**About this task**
Find and copy each line of the records where the string "σιρόπι" shows up.

>>>

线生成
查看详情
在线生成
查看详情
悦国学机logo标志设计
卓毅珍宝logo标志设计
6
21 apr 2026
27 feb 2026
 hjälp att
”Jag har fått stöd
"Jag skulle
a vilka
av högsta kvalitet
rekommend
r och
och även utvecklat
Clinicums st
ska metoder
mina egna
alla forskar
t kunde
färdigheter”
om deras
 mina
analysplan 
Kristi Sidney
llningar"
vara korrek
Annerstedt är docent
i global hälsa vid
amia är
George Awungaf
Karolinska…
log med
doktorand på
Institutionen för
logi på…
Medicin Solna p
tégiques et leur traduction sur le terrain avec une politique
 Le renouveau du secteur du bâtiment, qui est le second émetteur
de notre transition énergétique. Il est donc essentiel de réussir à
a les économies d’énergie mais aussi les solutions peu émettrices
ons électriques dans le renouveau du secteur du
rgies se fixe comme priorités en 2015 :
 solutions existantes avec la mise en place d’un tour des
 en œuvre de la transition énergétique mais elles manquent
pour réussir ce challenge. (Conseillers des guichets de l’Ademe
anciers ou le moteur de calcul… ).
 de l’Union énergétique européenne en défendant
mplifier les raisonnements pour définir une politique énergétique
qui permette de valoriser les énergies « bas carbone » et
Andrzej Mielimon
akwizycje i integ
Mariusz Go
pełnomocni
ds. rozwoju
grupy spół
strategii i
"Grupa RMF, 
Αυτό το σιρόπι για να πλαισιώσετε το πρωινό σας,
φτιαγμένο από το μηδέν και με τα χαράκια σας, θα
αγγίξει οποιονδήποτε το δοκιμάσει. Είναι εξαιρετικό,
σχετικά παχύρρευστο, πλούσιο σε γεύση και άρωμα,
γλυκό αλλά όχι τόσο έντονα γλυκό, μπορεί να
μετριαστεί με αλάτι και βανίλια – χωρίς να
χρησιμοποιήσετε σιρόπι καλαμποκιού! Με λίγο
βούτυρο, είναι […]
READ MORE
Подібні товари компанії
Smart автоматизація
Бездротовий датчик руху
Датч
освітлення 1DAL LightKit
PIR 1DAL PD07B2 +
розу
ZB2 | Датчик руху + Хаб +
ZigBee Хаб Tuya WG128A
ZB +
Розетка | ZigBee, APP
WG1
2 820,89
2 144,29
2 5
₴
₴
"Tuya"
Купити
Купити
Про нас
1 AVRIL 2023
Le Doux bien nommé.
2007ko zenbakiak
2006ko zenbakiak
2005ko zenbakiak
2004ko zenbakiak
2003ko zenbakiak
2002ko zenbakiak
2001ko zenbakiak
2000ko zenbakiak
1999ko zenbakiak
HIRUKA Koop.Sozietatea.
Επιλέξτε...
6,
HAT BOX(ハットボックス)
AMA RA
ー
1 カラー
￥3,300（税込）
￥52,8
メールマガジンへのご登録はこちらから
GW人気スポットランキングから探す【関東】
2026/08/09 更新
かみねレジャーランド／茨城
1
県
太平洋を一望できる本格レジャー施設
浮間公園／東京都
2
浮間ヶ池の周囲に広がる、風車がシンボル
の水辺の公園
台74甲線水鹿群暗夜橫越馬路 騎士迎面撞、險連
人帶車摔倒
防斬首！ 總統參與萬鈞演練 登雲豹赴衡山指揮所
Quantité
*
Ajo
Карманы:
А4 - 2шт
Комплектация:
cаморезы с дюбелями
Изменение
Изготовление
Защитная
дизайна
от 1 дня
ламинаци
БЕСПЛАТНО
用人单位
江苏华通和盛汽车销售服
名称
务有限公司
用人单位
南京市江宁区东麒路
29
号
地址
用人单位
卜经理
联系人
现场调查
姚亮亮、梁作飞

<<<

**Written solution**
Αυτό το σιρόπι για να πλαισιώσετε το πρωινό σας,
χρησιμοποιήσετε σιρόπι καλαμποκιού! Με λίγο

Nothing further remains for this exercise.